Could you please find each line in the records that contains the word "para" and copy it?

## [Supplied data]

+++++

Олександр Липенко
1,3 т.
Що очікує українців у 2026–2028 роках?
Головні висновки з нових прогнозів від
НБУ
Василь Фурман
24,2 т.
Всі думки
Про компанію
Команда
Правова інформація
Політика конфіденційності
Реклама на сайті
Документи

+++++

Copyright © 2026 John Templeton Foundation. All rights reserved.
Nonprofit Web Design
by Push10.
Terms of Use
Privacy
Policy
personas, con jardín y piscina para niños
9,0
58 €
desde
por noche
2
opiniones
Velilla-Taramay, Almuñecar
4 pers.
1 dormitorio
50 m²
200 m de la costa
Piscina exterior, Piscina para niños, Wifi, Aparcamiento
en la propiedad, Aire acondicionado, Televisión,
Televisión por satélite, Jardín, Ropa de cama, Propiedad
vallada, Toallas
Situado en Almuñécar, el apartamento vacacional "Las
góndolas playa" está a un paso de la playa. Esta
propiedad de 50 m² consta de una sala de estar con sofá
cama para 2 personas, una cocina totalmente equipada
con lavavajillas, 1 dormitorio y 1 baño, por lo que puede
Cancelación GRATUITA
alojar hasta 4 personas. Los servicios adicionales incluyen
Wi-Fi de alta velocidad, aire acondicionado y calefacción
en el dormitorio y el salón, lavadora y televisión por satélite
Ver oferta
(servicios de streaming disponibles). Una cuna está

+++++

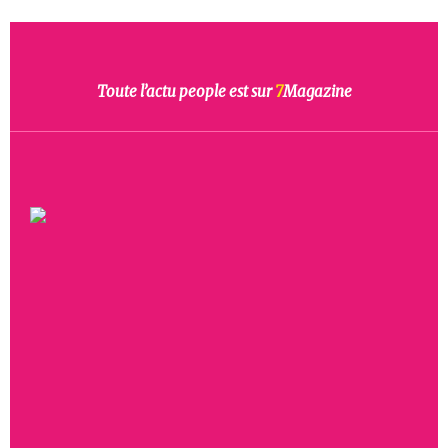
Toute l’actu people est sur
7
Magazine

+++++

## [Solved problem]
personas, con jardín y piscina para niños
Piscina exterior, Piscina para niños, Wifi, Aparcamiento
cama para 2 personas, una cocina totalmente equipada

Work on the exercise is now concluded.